Saved entries
● ● ● ●

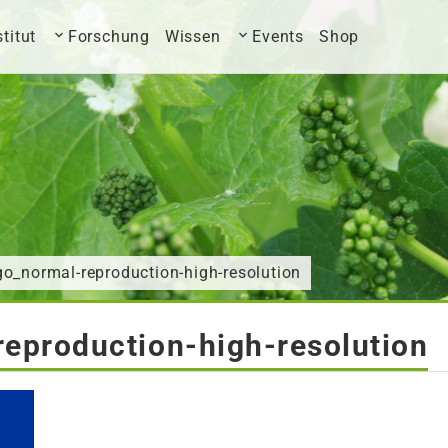
stitut
Forschung
Wissen
Events
Shop
o_normal-reproduction-high-resolution
eproduction-high-resolution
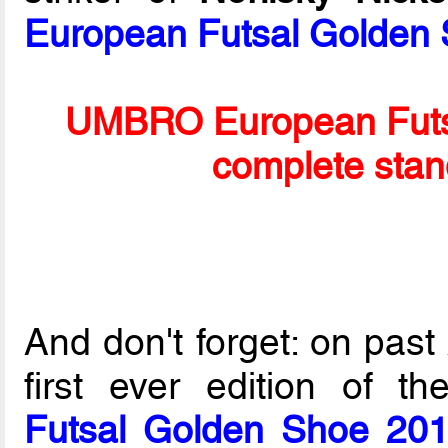
European Futsal Golden
UMBRO European Futs
complete stan
And don't forget: on past
first ever edition of t
Futsal Golden Shoe 20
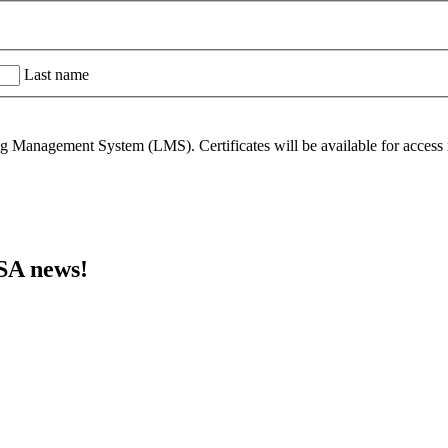
Last name
 Management System (LMS). Certificates will be available for access in
MSA news!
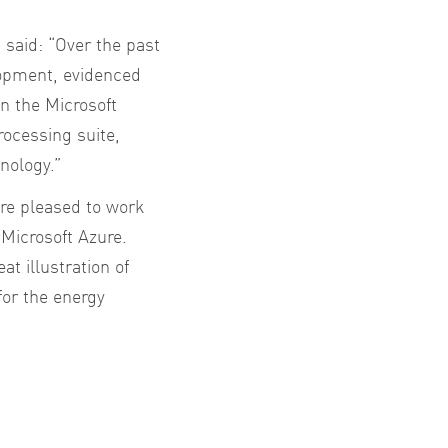
aid: “Over the past
lopment, evidenced
in the Microsoft
ocessing suite,
nology.”
re pleased to work
 Microsoft Azure.
t illustration of
for the energy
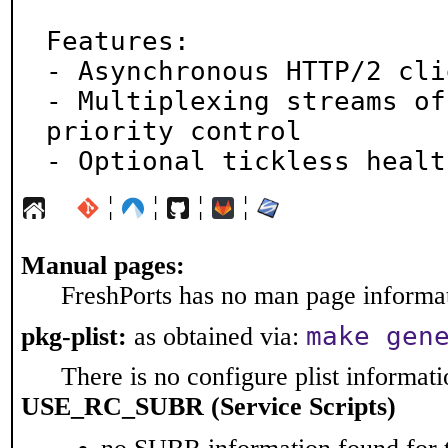
Features:

- Asynchronous HTTP/2 cli
- Multiplexing streams of
priority control

- Optional tickless healt
¦
¦
¦
¦
Manual pages:
FreshPorts has no man page informati
make gen
pkg-plist:
as obtained via:
There is no configure plist informatio
USE_RC_SUBR (Service Scripts)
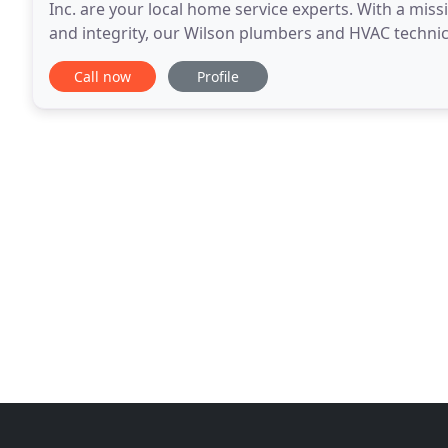
Inc. are your local home service experts. With a miss
and integrity, our Wilson plumbers and HVAC technici
without cutting corners or overselling
Call now
Profile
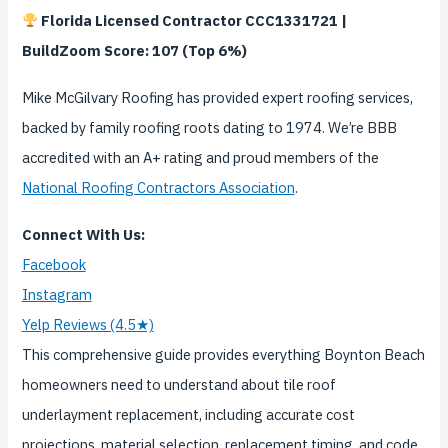
Florida Licensed Contractor CCC1331721 |
BuildZoom Score: 107 (Top 6%)
Mike McGilvary Roofing has provided expert roofing services,
backed by family roofing roots dating to 1974. We’re BBB
accredited with an A+ rating and proud members of the
National Roofing Contractors Association
.
Connect With Us:
Facebook
Instagram
Yelp Reviews (4.5★)
This comprehensive guide provides everything Boynton Beach
homeowners need to understand about tile roof
underlayment replacement, including accurate cost
projections, material selection, replacement timing, and code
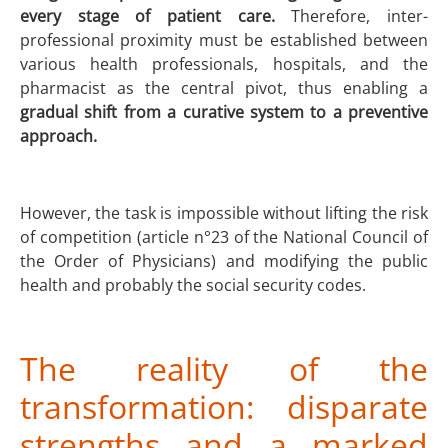
every stage of patient care.
Therefore, inter-
professional proximity must be established between
various health professionals, hospitals, and the
pharmacist as the central pivot, thus enabling a
gradual shift from a curative system to a preventive
approach.
However, the task is impossible without lifting the risk
of competition (article n°23 of the National Council of
the Order of Physicians) and modifying the public
health and probably the social security codes.
The reality of the
transformation: disparate
strengths and a marked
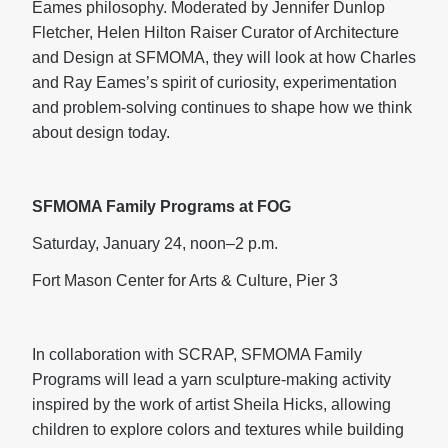
Eames philosophy. Moderated by Jennifer Dunlop
Fletcher, Helen Hilton Raiser Curator of Architecture
and Design at SFMOMA, they will look at how Charles
and Ray Eames’s spirit of curiosity, experimentation
and problem-solving continues to shape how we think
about design today.
SFMOMA Family Programs at FOG
Saturday, January 24, noon–2 p.m.
Fort Mason Center for Arts & Culture, Pier 3
In collaboration with SCRAP, SFMOMA Family
Programs will lead a yarn sculpture-making activity
inspired by the work of artist Sheila Hicks, allowing
children to explore colors and textures while building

● ● ● ●

◆ WORK REQUEST ◆
What lines in the entries above hold "SFMOMA"? Copy every one.

◆ WRITTEN ANSWER ◆
and Design at SFMOMA, they will look at how Charles
SFMOMA Family Programs at FOG
In collaboration with SCRAP, SFMOMA Family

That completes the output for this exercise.